SUPPLIED RECORDS: Begin

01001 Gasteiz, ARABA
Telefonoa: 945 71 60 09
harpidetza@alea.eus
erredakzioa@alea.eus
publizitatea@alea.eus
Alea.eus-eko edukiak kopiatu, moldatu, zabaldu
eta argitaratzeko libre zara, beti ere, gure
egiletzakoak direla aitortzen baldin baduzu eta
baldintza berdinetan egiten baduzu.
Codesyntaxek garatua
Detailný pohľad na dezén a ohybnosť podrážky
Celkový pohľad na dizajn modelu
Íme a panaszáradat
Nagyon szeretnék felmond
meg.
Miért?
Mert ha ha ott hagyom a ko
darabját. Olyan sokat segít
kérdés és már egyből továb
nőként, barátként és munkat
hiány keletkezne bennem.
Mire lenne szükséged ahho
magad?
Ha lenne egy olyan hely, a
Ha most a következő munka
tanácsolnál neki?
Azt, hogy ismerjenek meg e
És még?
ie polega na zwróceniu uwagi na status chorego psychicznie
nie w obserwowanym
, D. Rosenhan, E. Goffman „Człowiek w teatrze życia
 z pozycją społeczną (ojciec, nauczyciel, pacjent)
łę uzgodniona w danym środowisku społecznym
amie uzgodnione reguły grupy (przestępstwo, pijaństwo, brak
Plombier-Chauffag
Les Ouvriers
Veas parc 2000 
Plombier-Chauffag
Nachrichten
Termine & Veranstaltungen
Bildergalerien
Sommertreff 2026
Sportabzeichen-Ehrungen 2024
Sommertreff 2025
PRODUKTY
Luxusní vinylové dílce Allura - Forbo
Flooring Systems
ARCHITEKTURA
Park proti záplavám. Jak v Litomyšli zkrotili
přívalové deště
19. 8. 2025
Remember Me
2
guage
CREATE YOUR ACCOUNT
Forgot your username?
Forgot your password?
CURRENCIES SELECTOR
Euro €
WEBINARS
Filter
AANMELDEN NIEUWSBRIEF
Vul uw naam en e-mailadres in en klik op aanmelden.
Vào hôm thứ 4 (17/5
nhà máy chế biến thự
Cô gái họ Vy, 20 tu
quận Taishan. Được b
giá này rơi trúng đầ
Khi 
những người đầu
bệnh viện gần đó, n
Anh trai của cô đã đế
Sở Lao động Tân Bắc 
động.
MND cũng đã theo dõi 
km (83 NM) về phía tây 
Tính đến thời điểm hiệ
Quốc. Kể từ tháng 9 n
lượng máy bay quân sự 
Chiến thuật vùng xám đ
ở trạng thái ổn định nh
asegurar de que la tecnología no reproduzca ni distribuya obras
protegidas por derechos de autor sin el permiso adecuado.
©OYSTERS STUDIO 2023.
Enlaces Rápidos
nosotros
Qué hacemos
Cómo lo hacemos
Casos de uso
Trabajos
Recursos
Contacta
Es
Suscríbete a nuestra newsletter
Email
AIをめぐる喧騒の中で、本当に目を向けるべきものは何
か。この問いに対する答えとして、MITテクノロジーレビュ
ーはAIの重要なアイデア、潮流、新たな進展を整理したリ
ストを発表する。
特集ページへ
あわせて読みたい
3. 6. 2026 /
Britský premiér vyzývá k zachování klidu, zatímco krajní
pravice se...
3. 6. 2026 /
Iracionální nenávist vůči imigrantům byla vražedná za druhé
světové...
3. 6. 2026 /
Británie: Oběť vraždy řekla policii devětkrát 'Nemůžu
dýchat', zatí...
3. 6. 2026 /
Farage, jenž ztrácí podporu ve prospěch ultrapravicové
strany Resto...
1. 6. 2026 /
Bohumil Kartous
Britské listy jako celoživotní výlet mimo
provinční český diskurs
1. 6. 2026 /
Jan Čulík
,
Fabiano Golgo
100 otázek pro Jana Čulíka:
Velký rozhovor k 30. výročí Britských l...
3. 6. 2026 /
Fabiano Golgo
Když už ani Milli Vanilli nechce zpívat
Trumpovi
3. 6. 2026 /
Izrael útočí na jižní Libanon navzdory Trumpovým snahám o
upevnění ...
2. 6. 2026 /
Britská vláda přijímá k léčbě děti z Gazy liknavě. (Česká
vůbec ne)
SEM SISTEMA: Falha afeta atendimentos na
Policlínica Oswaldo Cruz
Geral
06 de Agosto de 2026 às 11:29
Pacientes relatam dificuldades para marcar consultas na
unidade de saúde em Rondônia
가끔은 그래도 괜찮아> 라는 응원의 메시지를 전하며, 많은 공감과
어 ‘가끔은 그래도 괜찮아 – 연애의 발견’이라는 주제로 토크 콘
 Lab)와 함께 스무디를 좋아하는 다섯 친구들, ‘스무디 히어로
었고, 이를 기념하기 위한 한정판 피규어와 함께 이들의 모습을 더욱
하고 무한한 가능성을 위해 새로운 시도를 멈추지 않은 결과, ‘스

SUPPLIED RECORDS: End

PROBLEM DESCRIPTION - Verbatim reproduction is required for the line holding "Izrael útočí na" and for every line after it in the records, with no other line included.

RESPONSE TO THIS EXERCISE -
Izrael útočí na jižní Libanon navzdory Trumpovým snahám o
upevnění ...
2. 6. 2026 /
Britská vláda přijímá k léčbě děti z Gazy liknavě. (Česká
vůbec ne)
SEM SISTEMA: Falha afeta atendimentos na
Policlínica Oswaldo Cruz
Geral
06 de Agosto de 2026 às 11:29
Pacientes relatam dificuldades para marcar consultas na
unidade de saúde em Rondônia
가끔은 그래도 괜찮아> 라는 응원의 메시지를 전하며, 많은 공감과
어 ‘가끔은 그래도 괜찮아 – 연애의 발견’이라는 주제로 토크 콘
 Lab)와 함께 스무디를 좋아하는 다섯 친구들, ‘스무디 히어로
었고, 이를 기념하기 위한 한정판 피규어와 함께 이들의 모습을 더욱
하고 무한한 가능성을 위해 새로운 시도를 멈추지 않은 결과, ‘스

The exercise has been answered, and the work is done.